Orphan accounts, the key to cyberattacks…

In 2021, a company managing the largest fuel pipeline in the United States suffered an attack that resulted in a severe gasoline shortage. The attack targeted an inactive account with a weak means of authentication not used by the company, which had neither deactivated nor deleted it. This type of account is known as an orphan account.

This example from the fuel giant shows that a single orphan account can have serious economic and reputational consequences!

There are many situations that can lead to the appearance of orphan accounts in a company’s information system. We’ll be covering them in the various episodes of this serie of articles dedicated to orphan accounts.

Épisode 1 : orphan accounts, what’s that all about?

Orphan accounts are not/no longer attached to a physical user. This may be a user who leaves a company or moves up the hierarchy, but whose rights have not been deactivated or removed. It can also be an account created locally in an application, whether privileged or generic, but not attached to an identity.

Orphan accounts, and more generally poor identity lifecycle management, represent an increased risk of unauthorized access to sensitive data…

Identifying orphan accounts is therefore essential in IAM. Detecting them and proactively deactivating/deleting them helps protect against malicious access to a company’s IS.

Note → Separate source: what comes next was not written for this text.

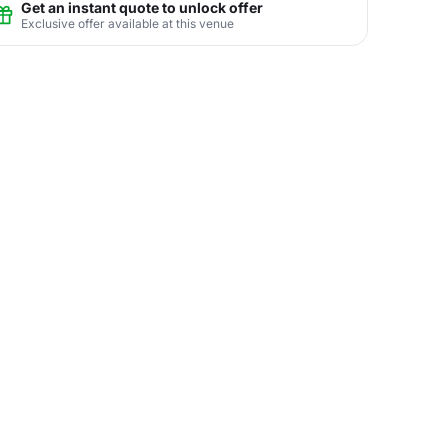
Get an instant quote to unlock offer
Exclusive offer available at this venue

Memority or the importance of identity lifecycle management

Memority manages the entire identity lifecycle: from onboarding (when a user joins the company) and assigning the right roles and rights, to offboarding (when a user leaves the company) and deactivating and deleting all access rights.

The diagram below shows the lifecycle in the “Memority” approach. The identity is first created to enable support teams to prepare its equipment and potential accesses. At the start of his employment contract, the identity is activated, and his life in the company begins. Over time, the account can be updated, suspended or deactivated. Once the end of the contract has passed, the identity is deleted, access is cut off and authentication is no longer possible.

Controls are performed at account creation to prevent duplication of identities. Transfers from one entity/BU to another are also managed to control which rights/accesses should be assigned to the identity and which should be withdrawn. Finally, deactivation can be programmed, with a start date set at creation, or carried out manually, with immediate suspension of identity access. 

Memority enables information to be cross-referenced with HR sources, indicating active employees and their arrival and departure dates, and IT sources, the active directory, integrating users, their accounts and their accesses. End-to-end lifecycle management ensures that a user’s departure does not result in the survival of compromising access. Once the identity has left, its accesses are automatically deactivated and then deleted following a grace period defined upstream.

Whether it’s a privileged account or a simple user, the policy remains the same for all, and particular attention is paid to their deletion on departure. It’s essential to assign the right rights to the right users at the right time, to guarantee the security of your information systems!